| Try it |
Work through the listing below, copying each line that carries the word "юридических".

| Excerpted records |
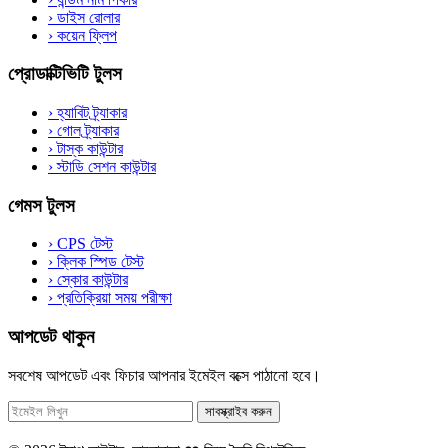
›
ডাইস রোলার
›
কয়েন ফ্লিপ
প্রোডাক্টিভিটি টুলস
›
হ্যাবিট ট্র্যাকার
›
গোল ট্র্যাকার
›
টাস্ক কাউন্টার
›
স্টাডি সেশন কাউন্টার
গেমস টুলস
›
CPS টেস্ট
›
ক্লিক স্পিড টেস্ট
›
স্কোর কাউন্টার
›
প্রতিক্রিয়া সময় পরীক্ষা
আপডেট থাকুন
সবশেষ আপডেট এবং ফিচার আপনার ইমেইল বক্সে পাঠানো হবে।
সাবস্ক্রাইব করুন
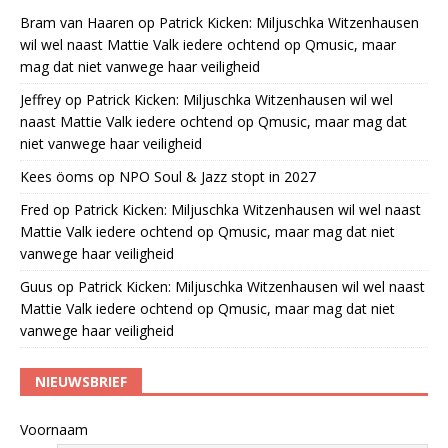
Bram van Haaren
op
Patrick Kicken: Miljuschka Witzenhausen
wil wel naast Mattie Valk iedere ochtend op Qmusic, maar
mag dat niet vanwege haar veiligheid
Jeffrey
op
Patrick Kicken: Miljuschka Witzenhausen wil wel
naast Mattie Valk iedere ochtend op Qmusic, maar mag dat
niet vanwege haar veiligheid
Kees öoms
op
NPO Soul & Jazz stopt in 2027
Fred
op
Patrick Kicken: Miljuschka Witzenhausen wil wel naast
Mattie Valk iedere ochtend op Qmusic, maar mag dat niet
vanwege haar veiligheid
Guus
op
Patrick Kicken: Miljuschka Witzenhausen wil wel naast
Mattie Valk iedere ochtend op Qmusic, maar mag dat niet
vanwege haar veiligheid
NIEUWSBRIEF
Voornaam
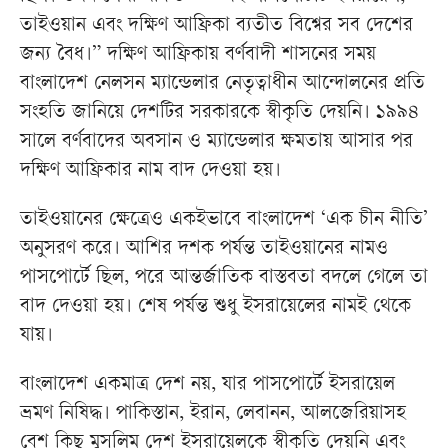
তাইওয়ান এবং দক্ষিণ আফ্রিকা ব্যতীত বিশ্বের সব দেশের
জন্য বৈধ।” দক্ষিণ আফ্রিকায় বর্ণবাদী শাসনের সময়
বাংলাদেশ নেলসন ম্যান্ডেলার নেতৃত্বাধীন আন্দোলনের প্রতি
সংহতি জানিয়ে দেশটির সরকারকে স্বীকৃতি দেয়নি। ১৯৯৪
সালে বর্ণবাদের অবসান ও ম্যান্ডেলার ক্ষমতায় আসার পর
দক্ষিণ আফ্রিকার নাম বাদ দেওয়া হয়।
তাইওয়ানের ক্ষেত্রেও একইভাবে বাংলাদেশ ‘এক চীন নীতি’
অনুসরণ করে। আশির দশক পর্যন্ত তাইওয়ানের নামও
পাসপোর্টে ছিল, পরে আন্তর্জাতিক বাস্তবতা বদলে গেলে তা
বাদ দেওয়া হয়। শেষ পর্যন্ত শুধু ইসরায়েলের নামই থেকে
যায়।
বাংলাদেশ একমাত্র দেশ নয়, যার পাসপোর্টে ইসরায়েল
ভ্রমণ নিষিদ্ধ। পাকিস্তান, ইরান, লেবানন, আলজেরিয়াসহ
বেশ কিছু মুসলিম দেশ ইসরায়েলকে স্বীকৃতি দেয়নি এবং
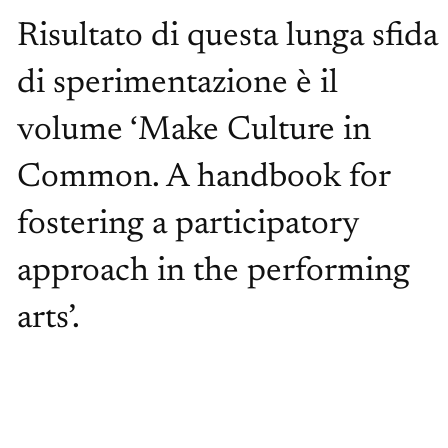
Risultato di questa lunga sfida
di sperimentazione è il
volume ‘Make Culture in
Common. A handbook for
fostering a participatory
approach in the performing
arts’.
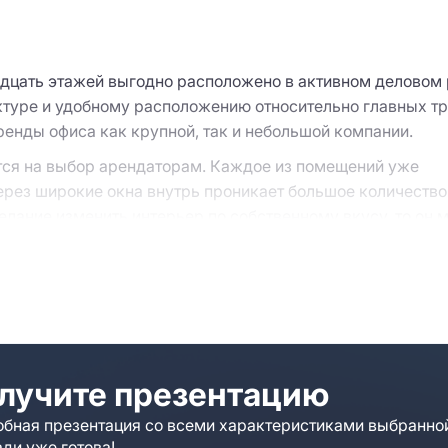
дцать этажей выгодно расположено в активном деловом
ктуре и удобному расположению относительно главных т
енды офиса как крупной, так и небольшой компании.
ся на выбор арендаторам. Каждое из помещений уже
ерез широкие окна внутрь проникает большое количество
желание изменить интерьер по собственному вкусу, то он 
под фирму.
темы для обеспечения благоприятной атмосферы: систем
ие. Защиту работников внутри здания гарантирует кругл
бойной связи с клиентами и партнерами проведены
м интернет-провайдерам и телефонным операторам.
лучите презентацию
юдением, а также охраняется профессиональными предс
бная презентация со всеми характеристиками выбранно
ди уже готова!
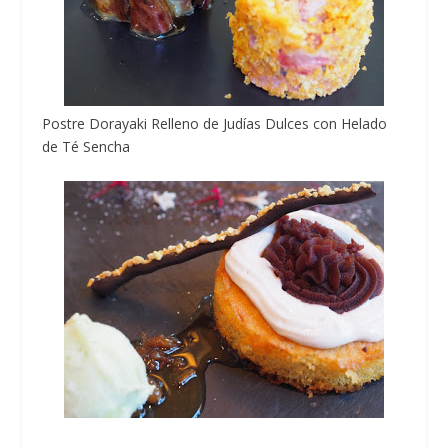
Postre Dorayaki Relleno de Judías Dulces con Helado
de Té Sencha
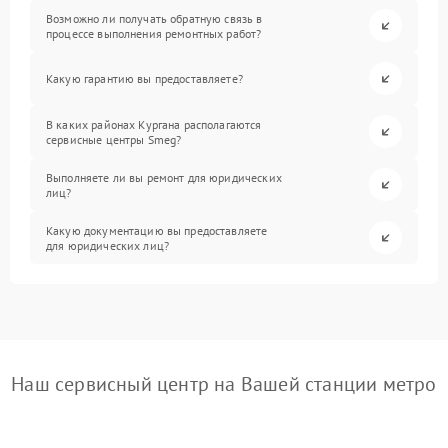
Возможно ли получать обратную связь в
процессе выполнения ремонтных работ?
Какую гарантию вы предоставляете?
В каких районах Кургана располагаются
сервисные центры Smeg?
Выполняете ли вы ремонт для юридических
лиц?
Какую документацию вы предоставляете
для юридических лиц?
Наш сервисный центр на Вашей станции метро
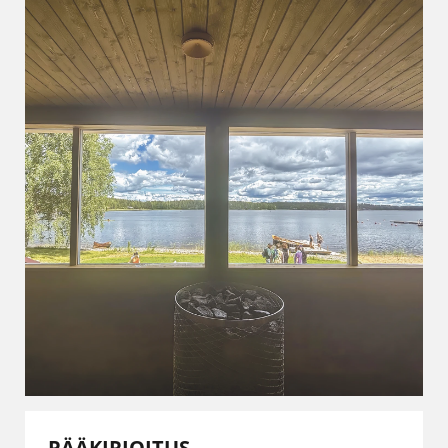
PÄÄKIRJOITUS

| Result of this task |
Выполняете ли вы ремонт для юридических
для юридических лиц?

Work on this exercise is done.